S3-Compatible Services

yaml
# MinIO
s3:
  endpoint: http://localhost:9000
  accessKeyId: minioadmin
  secretAccessKey: minioadmin
  bucket: my-bucket
  forcePathStyle: true

# Google Cloud Storage
s3:
  endpoint: https://storage.googleapis.com
  accessKeyId: ${GCS_HMAC_KEY}
  secretAccessKey: ${GCS_HMAC_SECRET}
  bucket: my-gcs-bucket

HTTP

INFO

For detailed HTTP step type documentation, see HTTP Guide.

Make HTTP requests to APIs and web services.

GET Request

yaml
steps:
  - name: simple-get
    type: http
    config:
      silent: true  # Output body only
    command: GET https://api.example.com/status

POST with Body

yaml
steps:
  - name: post-json
    type: http
    config:
      headers:
        Content-Type: application/json
        Authorization: Bearer ${API_TOKEN}
      body: |
        {
          "name": "test",
          "value": 123
        }
      timeout: 30
    command: POST https://api.example.com/data

Query Parameters

yaml
steps:
  - name: search-api
    type: http
    config:
      query:
        q: "dagu workflow"
        limit: "10"
        offset: "0"
      silent: true
    command: GET https://api.example.com/search

Form Data

yaml
steps:
  - name: form-submit
    type: http
    config:
      headers:
        Content-Type: application/x-www-form-urlencoded
      body: "username=user&password=pass&remember=true"
    command: POST https://example.com/login

Self-Signed Certificates

yaml
steps:
  - name: internal-api
    type: http
    config:
      skipTLSVerify: true  # Skip certificate verification
      headers:
        Authorization: Bearer ${INTERNAL_TOKEN}
    command: GET https://internal-api.local/data

Complete HTTP Example

yaml
steps:
  - name: api-workflow
    type: http
    config:
      headers:
        Accept: application/json
        X-API-Key: ${API_KEY}
      timeout: 60
      silent: false
    command: GET https://api.example.com/data
    output: API_RESPONSE
    
  - name: process-response
    command: echo "${API_RESPONSE}" | jq '.data[]'

Archive

INFO

For detailed Archive step type documentation, see Archive Guide.

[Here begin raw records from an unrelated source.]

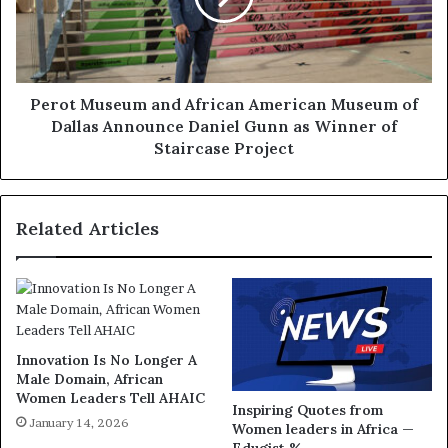
Perot Museum and African American Museum of
Dallas Announce Daniel Gunn as Winner of
Staircase Project
Related Articles
Innovation Is No Longer A
Male Domain, African
Women Leaders Tell AHAIC
Inspiring Quotes from
January 14, 2026
Women leaders in Africa —
Edugist %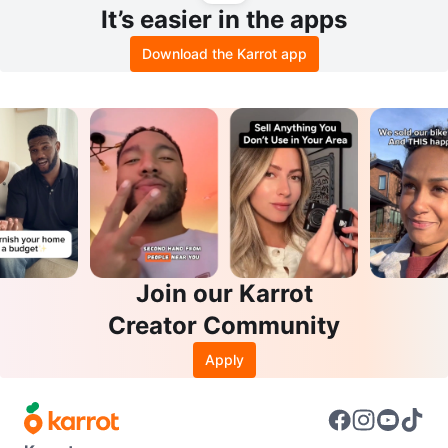
It’s easier in the apps
Download the Karrot app
Join our Karrot
Creator Community
Apply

Manipulate archives without shelling out to tar, zip, or other external tools.

Extract Archive

yaml
steps:
  - name: unpack
    type: archive
    config:
      source: logs.tar.gz
      destination: ./logs
      verifyIntegrity: true
    command: extract

Create Archive

yaml
steps:
  - name: package
    type: archive
    config:
      source: ./logs
      destination: logs-backup.tar.gz
      include:
        - command: "**/*.log"
    command: create

List Contents

yaml
steps:
  - name: inspect
    type: archive
    config:
      source: logs-backup.tar.gz
    command: list
    output: ARCHIVE_INDEX

Mail

INFO

For detailed Mail step type documentation, see Mail Guide.

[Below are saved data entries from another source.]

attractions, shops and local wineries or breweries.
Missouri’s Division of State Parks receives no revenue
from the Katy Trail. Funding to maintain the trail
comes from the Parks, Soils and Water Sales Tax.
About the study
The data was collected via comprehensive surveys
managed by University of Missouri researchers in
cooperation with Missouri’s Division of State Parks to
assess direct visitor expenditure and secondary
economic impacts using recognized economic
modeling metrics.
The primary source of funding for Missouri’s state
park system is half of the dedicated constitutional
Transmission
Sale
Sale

Send emails for notifications and alerts.

Basic Email

yaml
smtp:
  host: smtp.gmail.com
  port: "587"
  username: sender@gmail.com
  password: ${SMTP_PASSWORD}

steps:
  - name: send-notification
    type: mail
    config:
      to: recipient@example.com
      from: sender@gmail.com
      subject: "Workflow Completed"
      message: "The data processing workflow has completed successfully."

With Attachments

yaml
steps:
  - name: send-report
    type: mail
    config:
      to: team@company.com
      from: reports@company.com
      subject: "Daily Report - ${TODAY}"
      message: |
        Please find attached the daily report.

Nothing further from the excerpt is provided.